Question marks have appeared over the law covering ‘general’ pension funds, or APFs, in the Netherlands after Unilever’s schemes said regulatory approval to convert to the new vehicle had been delayed.
Speaking at a recent Euroforum conference, Rob Kragten, director of both schemes, said Dutch legislation had seemingly failed to account for company pension funds wanting to convert into APFs.
Unilever has a closed, €4.8bn, defined benefit scheme called Progress and a new collective defined contribution pension fund called Forward; it is looking to bring the schemes together into an APF solely for the company.
It is the first company in the Netherlands to have applied for an APF license.
The new vehicle is designed to serve as a low-cost alternative for smaller pension funds considering liquidation but wishing to preserve their identity.
It allows for different pension plans to operate under a single, independent board, with individual schemes’ assets ring-fenced.

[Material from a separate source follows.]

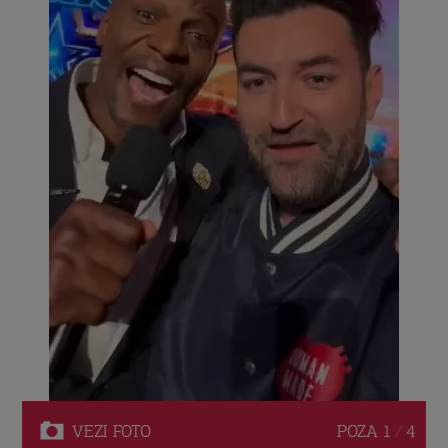
VEZI
FOTO
POZA
1 / 4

To date, take-up has been almost exclusively the preserve of insurers, with Aegon, Delta Lloyd, ASR, NN and Achmea having established their own general pension funds.

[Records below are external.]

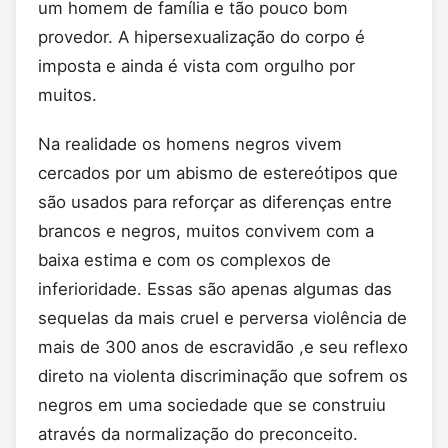
um homem de família e tão pouco bom
provedor. A hipersexualização do corpo é
imposta e ainda é vista com orgulho por
muitos.
Na realidade os homens negros vivem
cercados por um abismo de estereótipos que
são usados para reforçar as diferenças entre
brancos e negros, muitos convivem com a
baixa estima e com os complexos de
inferioridade. Essas são apenas algumas das
sequelas da mais cruel e perversa violência de
mais de 300 anos de escravidão ,e seu reflexo
direto na violenta discriminação que sofrem os
negros em uma sociedade que se construiu
através da normalização do preconceito.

Recently, Aegon received the first licence for an APF to be run by its subsidiary TKP, while PGGM – asset manager for the €172bn healthcare scheme PFZW – is the only pensions provider to have set up an APF.
Kragten said Unilever’s chief motive in launching the APF had been to streamline board structure, as Unilever’s two pension funds already co-operate on asset management and pensions administration.
He suggested that APF legislation, however, had failed to account for company schemes converting into general pension funds.
“The regulator’s inquiries often address the business model and price setting, but these subjects hardly apply to our case,” he said.
Kragten took pains to emphasise that slow progress on regulatory approval had not been due to any objections by the watchdog but rather the uniqueness of the application.
For example, an integrity analysis – already completed – had to be repeated, as only later had it become clear that the criteria for banks and insurers had to be applied.
Kragten said Unilever had aimed to have the APF up and running by 1 July, and that he had had to invest much time and effort in the process for “relatively little result”.